Two hours of the man himself, Lin-Manuel Miranda and his deafeningly poor tones. Delightful. In the Heights may not feature the man on screen for all that long or even off it, but the production credit alone is more than enough to stir up the aftershock that comes from his involvement. What a shock indeed. Not a shock in the traditional sense of sudden delight, more in the sense of anguished pain, realising what it means for In the Heights and the musical genre as a whole. It means little to anyone that is not a theatre kid, a Miranda fan or a fool. But, then, In the Heights is built on the brains of commercialisation, and the hearts of wilted musicians.
Bless those hearts. They are the foolish trendsetters that try so hard to fall so far. In the Heights is colourful, tacky and just a tad obnoxious. What a tragedy of a middle-class soliloquy this feature is. Whether to retire to your beautiful homeland or to stay in the new family and home carved out by hard work in a niche industry. Bodega businesses are not the booming investment they once, probably, were. In the Heights fails to mention that winkle of doubt in the economic industry. But it also fails to mention that its characters are flat, as are its tunes. They are dangerously close to useless, but that should be expected from the Miranda experience.
A gluttonous affair, and not a strong one. At the very least, when a hack exposes themselves as having an interest in something, audiences can hope to be taken along for the ride. That is not the case for In the Heights, which spends a bulk of its running time with uncoordinated plotlines and tone-deaf recordings. It is the theatre of screams that provokes and prods at the audiences not delighted and enlightened by the musical numbers. Its grating colour palette and uppity attitude to the world around it is grating and uncontrollably horrid. That often-present matriarch and the following of the footsteps of the forefather’s theory is presented by director John M. Chu. Amicably so. There is little else to be done with such a process, other than the usual tiptoe of inevitable, commercialised success and the reprise that follows the ironic, half-hearted throwback to the major issue that now amounts to a tiny problem.
Sickly and predictable, In the Heights is particularly loathsome because of how empty, hollow and jolly it is.
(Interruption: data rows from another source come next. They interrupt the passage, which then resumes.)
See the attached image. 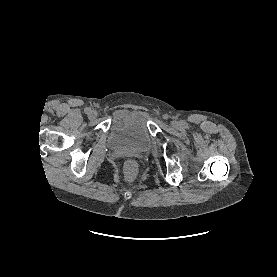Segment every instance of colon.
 Listing matches in <instances>:
<instances>
[{"label": "colon", "mask_w": 277, "mask_h": 277, "mask_svg": "<svg viewBox=\"0 0 277 277\" xmlns=\"http://www.w3.org/2000/svg\"><path fill=\"white\" fill-rule=\"evenodd\" d=\"M138 173V165L134 160H127L123 166L124 178L127 181H132L135 179Z\"/></svg>", "instance_id": "1"}]
</instances>
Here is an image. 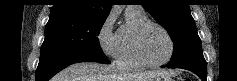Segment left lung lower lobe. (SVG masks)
Instances as JSON below:
<instances>
[{"label": "left lung lower lobe", "instance_id": "0a47b994", "mask_svg": "<svg viewBox=\"0 0 237 81\" xmlns=\"http://www.w3.org/2000/svg\"><path fill=\"white\" fill-rule=\"evenodd\" d=\"M178 68L186 69L195 73L196 75L200 77L202 81L207 80V68L204 65H189V66H183V67H178Z\"/></svg>", "mask_w": 237, "mask_h": 81}]
</instances>
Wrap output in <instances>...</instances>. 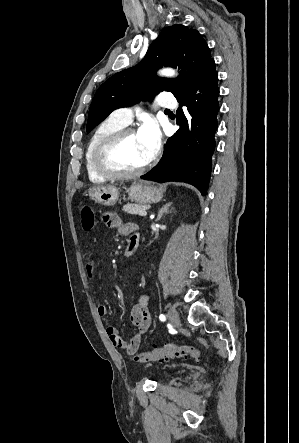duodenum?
Masks as SVG:
<instances>
[{
  "label": "duodenum",
  "instance_id": "obj_1",
  "mask_svg": "<svg viewBox=\"0 0 299 443\" xmlns=\"http://www.w3.org/2000/svg\"><path fill=\"white\" fill-rule=\"evenodd\" d=\"M138 244H139V239H133L131 242H129L126 249L124 250V256L129 257L132 254H134L138 248Z\"/></svg>",
  "mask_w": 299,
  "mask_h": 443
}]
</instances>
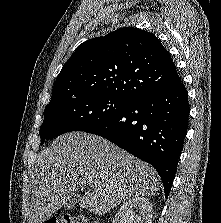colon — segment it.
Instances as JSON below:
<instances>
[{
	"instance_id": "5ec220e1",
	"label": "colon",
	"mask_w": 221,
	"mask_h": 223,
	"mask_svg": "<svg viewBox=\"0 0 221 223\" xmlns=\"http://www.w3.org/2000/svg\"><path fill=\"white\" fill-rule=\"evenodd\" d=\"M44 223H100L98 219L84 216H62L47 219Z\"/></svg>"
}]
</instances>
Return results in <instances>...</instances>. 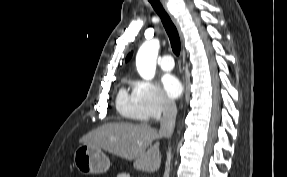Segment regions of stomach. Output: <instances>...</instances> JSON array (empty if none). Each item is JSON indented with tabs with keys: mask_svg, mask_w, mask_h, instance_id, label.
<instances>
[{
	"mask_svg": "<svg viewBox=\"0 0 287 177\" xmlns=\"http://www.w3.org/2000/svg\"><path fill=\"white\" fill-rule=\"evenodd\" d=\"M74 164L84 175L102 174L109 169L110 160L101 148L82 144L75 150Z\"/></svg>",
	"mask_w": 287,
	"mask_h": 177,
	"instance_id": "obj_1",
	"label": "stomach"
}]
</instances>
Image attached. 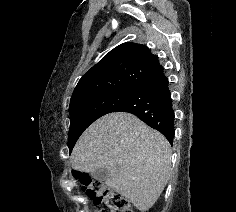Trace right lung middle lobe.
Listing matches in <instances>:
<instances>
[{
	"label": "right lung middle lobe",
	"instance_id": "obj_1",
	"mask_svg": "<svg viewBox=\"0 0 236 212\" xmlns=\"http://www.w3.org/2000/svg\"><path fill=\"white\" fill-rule=\"evenodd\" d=\"M133 88H122L98 93L70 102L68 146L71 152L83 131L101 116L114 112L131 94Z\"/></svg>",
	"mask_w": 236,
	"mask_h": 212
}]
</instances>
Awards contender this is not, and rightfully so. Even beyond its deep dive into controversy, In the Heights stands for nothing and will apply little of the real-world values to its sugar-coated, glossy fictional future within. Why would it? Reality doesn’t sell. Dancing in the streets with no care for tomorrow and a seething, eased ability to trip into lucky chances others would crave is the world these caricatures live in. It is far and away from reality. So why does In the Heights spend so much of its time deliberating on real-world issues, pragmatic discussion is not on the cards for a feature that breaks out into flash mobs, dreadful songs and poor performances.